Notes from the Revolution, 6/5/20

. . . a revolution of hearts and minds . . .

New York Governor Andrew Cuomo: "Who are we?  Where are we?  How did we get to this place?
Cuomo lays out a plan for police reform, and the necessity of avoiding false dilemmas.

This is the clearest, most intelligent response to the current crisis I've heard yet. Damn, why is Cuomo not President?

I should also tell you that when I first saw the video of 75-year-old Martin Gugino being violently knocked down by bully-boy police, I thought, "That could be me." I'm not all that much younger than he, and subject to stumble and fall on my own without any help from others. Though I must also say that your Head Trucker would not have the temerity to step in front of a marching phalanx of armed men as he did.

Unconscionable: California: Vallejo police kill unarmed 22-year-old, who was on his knees with his hands up

This, of course, is just one of many stories of egregious,sickening police savagery occurring, with most grievous irony, during this week of nationwide protests against police brutality.
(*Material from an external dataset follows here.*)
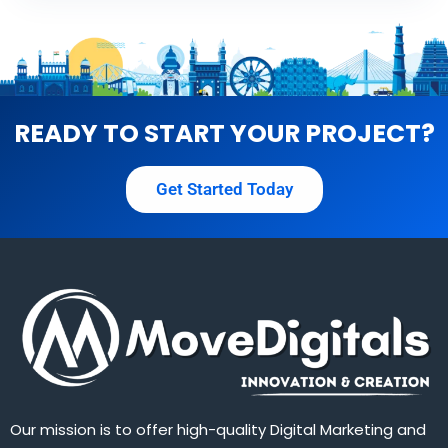
READY TO START YOUR PROJECT?
Get Started Today
Our mission is to offer high-quality Digital Marketing and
Unfortunately, I can't find videos of all of them in a format I can post here. But likely you have seen some on TV or the internet already. Police reform must be the first step of reformation and healing in this country. I can tell you, even from my very mild, infrequent brushes as an old white man with traffic cops in the last two decades, police in Texas have gotten very heavy handed and mighty damn arrogant. Who taught them to behave like that? I shudder to think what they have been like with blacks and other minorities, here and across the nation. No more!

Interesting:  Suddenly, Public Health Officials Say Social Justice Matters More Than Social Distance  Excerpt:
The experts maintain that their messages are consistent—that they were always flexible on Americans going outside, that they want protesters to take precautions and that they're prioritizing public health by demanding an urgent fix to systemic racism.
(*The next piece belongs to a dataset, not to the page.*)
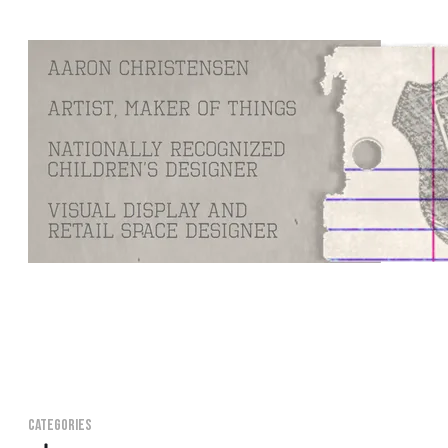
CATEGORIES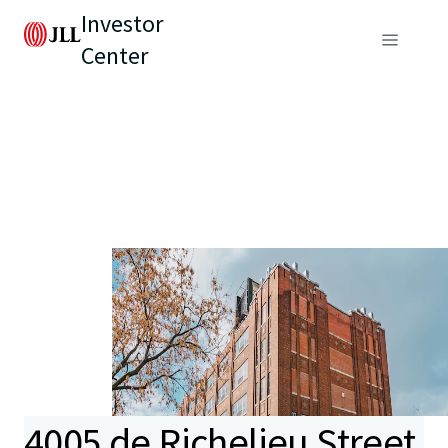
Investor
Center
4005 de Richelieu Street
But their messages are also confounding to many who spent the spring strictly isolated on the advice of health officials, only to hear that the need might not be so absolute after all. It’s particularly nettlesome to conservative skeptics of the all-or-nothing approach to lockdown, who point out that many of those same public health experts—a group that tends to skew liberal—widely criticized activists who held largely outdoor protests against lockdowns in April and May, accusing demonstrators of posing a public health danger. Conservatives, who felt their own concerns about long-term economic damage or even mental health costs of lockdown were brushed aside just days or weeks ago, are increasingly asking whether these public health experts are letting their politics sway their health care recommendations.
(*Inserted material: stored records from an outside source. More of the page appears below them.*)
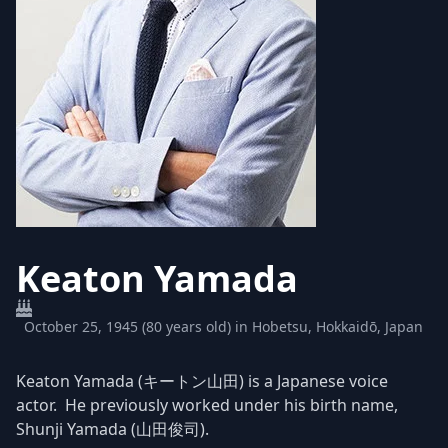
Keaton Yamada
October 25, 1945 (80 years old) in Hobetsu, Hokkaidō, Japan
Keaton Yamada (キートン山田) is a Japanese voice
actor. He previously worked under his birth name,
Shunji Yamada (山田俊司).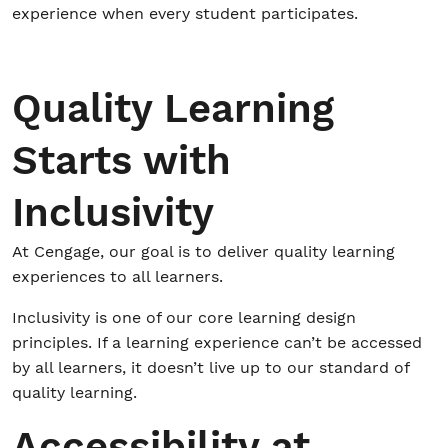
experience when every student participates.
Student/Educators
Quality Learning
Contact Us
Starts with
Inclusivity
At Cengage, our goal is to deliver quality learning
experiences to all learners.
Inclusivity is one of our core learning design
principles. If a learning experience can’t be accessed
by all learners, it doesn’t live up to our standard of
quality learning.
Accessibility at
Also:  In reversal of position, WHO tells public to wear masks if unable to distance
The WHO’s emergencies director Michael Ryan stressed that putting on a fabric mask is primarily about preventing the wearer from possibly infecting others, rather than self-protection.

Lester Holt of NBC News summarizes the day's events:


Frank said...

Excellent coverage of events and people in the news. I have been on cell phone only for past 5 days so commenting required too many steps and memory (username, password, typing on little keyboard or trying to use voice recognition) for this old guy. Anyhow, this is all relevant and immensely important. Thank you.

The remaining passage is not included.